Provenance in the Wild: Provenance at The Gazette

Today, following my post on Provenance in the 2014 National Climate Assessment, I continue to blog about applications making use of PROV. The Gazette is  the UK’s official public record since 1665, The Gazette has a long and established history and has been at the heart of British public life for almost 350 years (see an overview of its history).  Today’s Gazette continues to publish business-critical information – and, thanks to its digital transformation, this information is now more accessible than ever before.

A quick reminder of what I mean by provenance:

Provenance is a record that describes the people, institutions, entities, and activities involved in producing, influencing, or delivering a piece of data or a thing.

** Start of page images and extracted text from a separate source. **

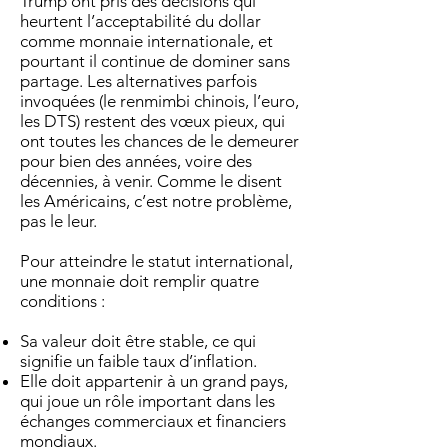
Trump ont pris des décisions qui
heurtent l’acceptabilité du dollar
comme monnaie internationale, et
pourtant il continue de dominer sans
partage. Les alternatives parfois
invoquées (le renmimbi chinois, l’euro,
les DTS) restent des vœux pieux, qui
ont toutes les chances de le demeurer
pour bien des années, voire des
décennies, à venir. Comme le disent
les Américains, c’est notre problème,
pas le leur.
Pour atteindre le statut international,
une monnaie doit remplir quatre
conditions :
Sa valeur doit être stable, ce qui
signifie un faible taux d’inflation.
Elle doit appartenir à un grand pays,
qui joue un rôle important dans les
échanges commerciaux et financiers
mondiaux.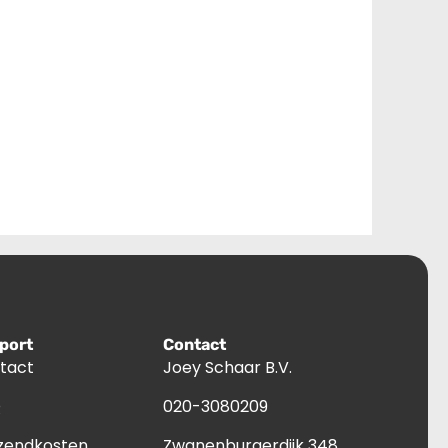
port
Contact
tact
Joey Schaar B.V.
Q
020-3080209
zendkosten
Zwanenburgerdijk 348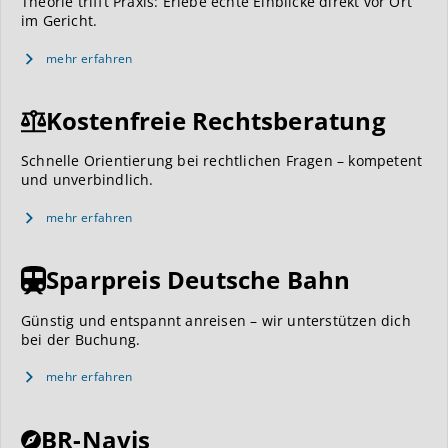
Theorie trifft Praxis: Erlebe echte Einblicke direkt vor Ort
im Gericht.
mehr erfahren
Kostenfreie Rechtsberatung
Schnelle Orientierung bei rechtlichen Fragen – kompetent
und unverbindlich.
mehr erfahren
Sparpreis Deutsche Bahn
Günstig und entspannt anreisen – wir unterstützen dich
bei der Buchung.
mehr erfahren
BR-Navis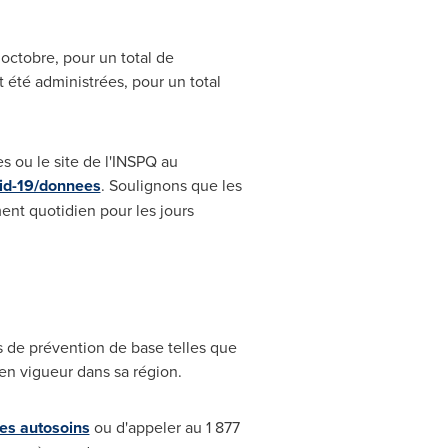
 octobre, pour un total de
 été administrées, pour un total
s ou le site de l'INSPQ au
vid-19/donnees
. Soulignons que les
nt quotidien pour les jours
es de prévention de base telles que
 en vigueur dans sa région.
es autosoins
ou d'appeler au 1 877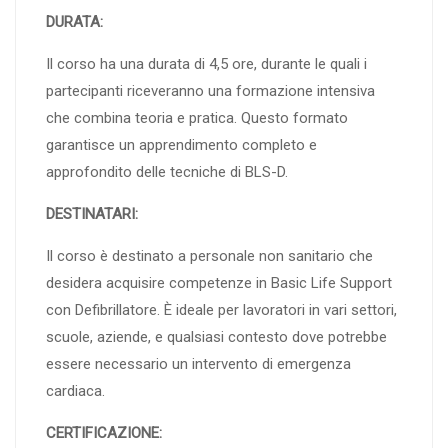
DURATA:
Il corso ha una durata di 4,5 ore, durante le quali i
partecipanti riceveranno una formazione intensiva
che combina teoria e pratica. Questo formato
garantisce un apprendimento completo e
approfondito delle tecniche di BLS-D.
DESTINATARI:
Il corso è destinato a personale non sanitario che
desidera acquisire competenze in Basic Life Support
con Defibrillatore. È ideale per lavoratori in vari settori,
scuole, aziende, e qualsiasi contesto dove potrebbe
essere necessario un intervento di emergenza
cardiaca.
CERTIFICAZIONE:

The W3C PROV recommendations offer a conceptual model for provenance, its mapping to various technologies such as RDF, XML, or simple textual form, but also the means to expose, find and share provenance over the Web.

In a true open government approach, the tender for the Gazette Web site is a available online, and requested the use of PROV (which was then a Candidate Recommendation).  The purpose of provenance on The Gazette is to describe the capture, transformation and enrichment and publishing process applied to all Notices published by the Gazette.  Let us examine how this was actually deployed.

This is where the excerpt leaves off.